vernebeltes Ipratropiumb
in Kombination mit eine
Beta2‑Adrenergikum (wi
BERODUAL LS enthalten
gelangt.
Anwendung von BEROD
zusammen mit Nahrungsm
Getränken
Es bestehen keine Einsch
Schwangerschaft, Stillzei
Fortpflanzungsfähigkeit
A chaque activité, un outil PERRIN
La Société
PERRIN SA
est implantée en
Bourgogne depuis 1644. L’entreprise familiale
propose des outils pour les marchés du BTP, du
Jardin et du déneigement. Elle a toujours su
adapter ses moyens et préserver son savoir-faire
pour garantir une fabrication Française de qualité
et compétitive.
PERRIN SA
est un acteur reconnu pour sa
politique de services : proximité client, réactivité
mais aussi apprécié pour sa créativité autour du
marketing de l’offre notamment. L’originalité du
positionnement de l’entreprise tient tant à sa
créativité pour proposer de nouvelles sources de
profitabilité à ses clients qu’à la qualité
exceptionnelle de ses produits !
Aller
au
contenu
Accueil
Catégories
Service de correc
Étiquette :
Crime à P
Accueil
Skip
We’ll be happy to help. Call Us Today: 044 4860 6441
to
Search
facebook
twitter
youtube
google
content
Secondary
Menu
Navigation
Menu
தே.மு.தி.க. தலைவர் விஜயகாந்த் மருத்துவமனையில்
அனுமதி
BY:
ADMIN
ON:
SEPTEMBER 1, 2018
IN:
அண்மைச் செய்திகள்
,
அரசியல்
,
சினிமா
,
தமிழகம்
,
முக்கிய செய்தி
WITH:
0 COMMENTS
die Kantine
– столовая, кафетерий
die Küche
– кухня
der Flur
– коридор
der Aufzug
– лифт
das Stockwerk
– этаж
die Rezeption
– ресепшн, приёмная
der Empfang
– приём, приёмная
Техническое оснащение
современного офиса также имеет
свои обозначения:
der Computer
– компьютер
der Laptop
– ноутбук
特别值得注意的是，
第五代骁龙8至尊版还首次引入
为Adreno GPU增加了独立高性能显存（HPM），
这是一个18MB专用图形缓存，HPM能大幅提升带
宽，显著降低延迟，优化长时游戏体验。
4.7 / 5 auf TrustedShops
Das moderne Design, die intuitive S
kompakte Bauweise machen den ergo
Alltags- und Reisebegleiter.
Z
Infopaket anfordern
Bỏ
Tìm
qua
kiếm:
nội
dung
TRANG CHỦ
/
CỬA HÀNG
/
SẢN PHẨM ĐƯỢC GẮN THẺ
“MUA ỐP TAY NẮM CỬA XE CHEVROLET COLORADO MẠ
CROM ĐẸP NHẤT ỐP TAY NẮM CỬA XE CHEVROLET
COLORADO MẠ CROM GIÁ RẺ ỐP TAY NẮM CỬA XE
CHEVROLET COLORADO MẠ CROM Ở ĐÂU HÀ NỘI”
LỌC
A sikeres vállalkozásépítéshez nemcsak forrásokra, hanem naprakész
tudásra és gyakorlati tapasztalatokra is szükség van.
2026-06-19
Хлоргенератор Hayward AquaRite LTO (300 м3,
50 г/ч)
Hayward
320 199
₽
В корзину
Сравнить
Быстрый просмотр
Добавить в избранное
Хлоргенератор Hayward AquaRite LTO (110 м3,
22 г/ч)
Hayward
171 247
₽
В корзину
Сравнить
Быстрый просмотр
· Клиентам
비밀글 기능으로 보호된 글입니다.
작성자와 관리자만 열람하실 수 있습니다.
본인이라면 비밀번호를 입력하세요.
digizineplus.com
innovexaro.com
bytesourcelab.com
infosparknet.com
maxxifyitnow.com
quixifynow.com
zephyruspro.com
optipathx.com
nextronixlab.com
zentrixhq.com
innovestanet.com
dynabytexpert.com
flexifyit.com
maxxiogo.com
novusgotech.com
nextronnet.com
········
▸ **YOUR INSTRUCTIONS**
The lines to show are those in the data above that include "COLORADO".

▸ **RESPONSE FOR THIS EXERCISE**
“MUA ỐP TAY NẮM CỬA XE CHEVROLET COLORADO MẠ
COLORADO MẠ CROM GIÁ RẺ ỐP TAY NẮM CỬA XE
CHEVROLET COLORADO MẠ CROM Ở ĐÂU HÀ NỘI”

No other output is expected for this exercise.